Description of the task:
Retype exactly the lines below, starting with the line that contains "(Hippolais polyglotta)" and ending with the last line; leave out any pictures.

Data for the task:
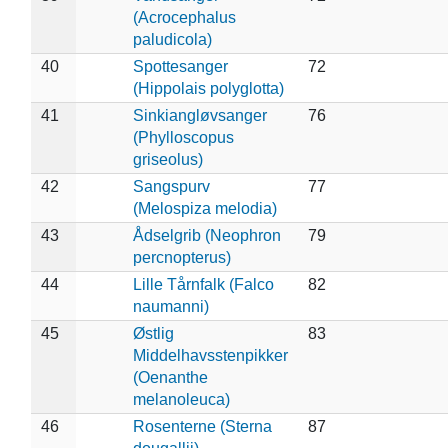
(Acrocephalus
paludicola)
40
Spottesanger
72
(Hippolais polyglotta)
41
Sinkiangløvsanger
76
(Phylloscopus
griseolus)
42
Sangspurv
77
(Melospiza melodia)
43
Ådselgrib (Neophron
79
percnopterus)
44
Lille Tårnfalk (Falco
82
naumanni)
45
Østlig
83
Middelhavsstenpikker
(Oenanthe
melanoleuca)
46
Rosenterne (Sterna
87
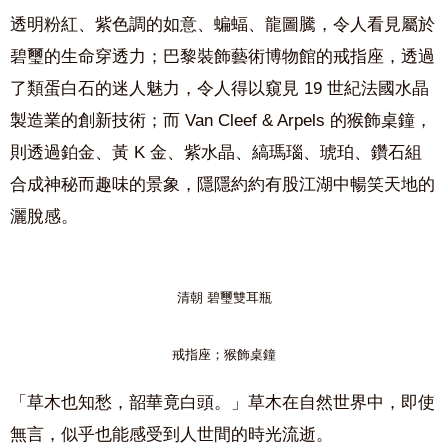
透明粉紅、紫色調的如意、蝙蝠、龍圖騰，令人看見屬於
碧璽的生命穿透力；
巴黎裝飾藝術博物館的戒指座，透過
了類蛋白石的迷人魅力，令人得以窺見 19 世紀法國水晶
製造業的創新技術
；而 Van Cleef & Arpels 的猴飾桌鐘，
則透過鉑金、黃 K 金、紫水晶、縞瑪瑙、琥珀、鑽石
組
合成神秘而趣味的景象，隱隱約約有股江湖中暢笑天地的
灑脫感。
清朝 碧璽雙耳瓶
戒指座；
猴飾桌鐘
「草木也知愁，韶華竟白頭。」草木在自然世界中，即使
無言，似乎也能感受到人世間的時光流逝。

Response area:
(Hippolais polyglotta)
41
Sinkiangløvsanger
76
(Phylloscopus
griseolus)
42
Sangspurv
77
(Melospiza melodia)
43
Ådselgrib (Neophron
79
percnopterus)
44
Lille Tårnfalk (Falco
82
naumanni)
45
Østlig
83
Middelhavsstenpikker
(Oenanthe
melanoleuca)
46
Rosenterne (Sterna
87
透明粉紅、紫色調的如意、蝙蝠、龍圖騰，令人看見屬於
碧璽的生命穿透力；
巴黎裝飾藝術博物館的戒指座，透過
了類蛋白石的迷人魅力，令人得以窺見 19 世紀法國水晶
製造業的創新技術
；而 Van Cleef & Arpels 的猴飾桌鐘，
則透過鉑金、黃 K 金、紫水晶、縞瑪瑙、琥珀、鑽石
組
合成神秘而趣味的景象，隱隱約約有股江湖中暢笑天地的
灑脫感。
清朝 碧璽雙耳瓶
戒指座；
猴飾桌鐘
「草木也知愁，韶華竟白頭。」草木在自然世界中，即使
無言，似乎也能感受到人世間的時光流逝。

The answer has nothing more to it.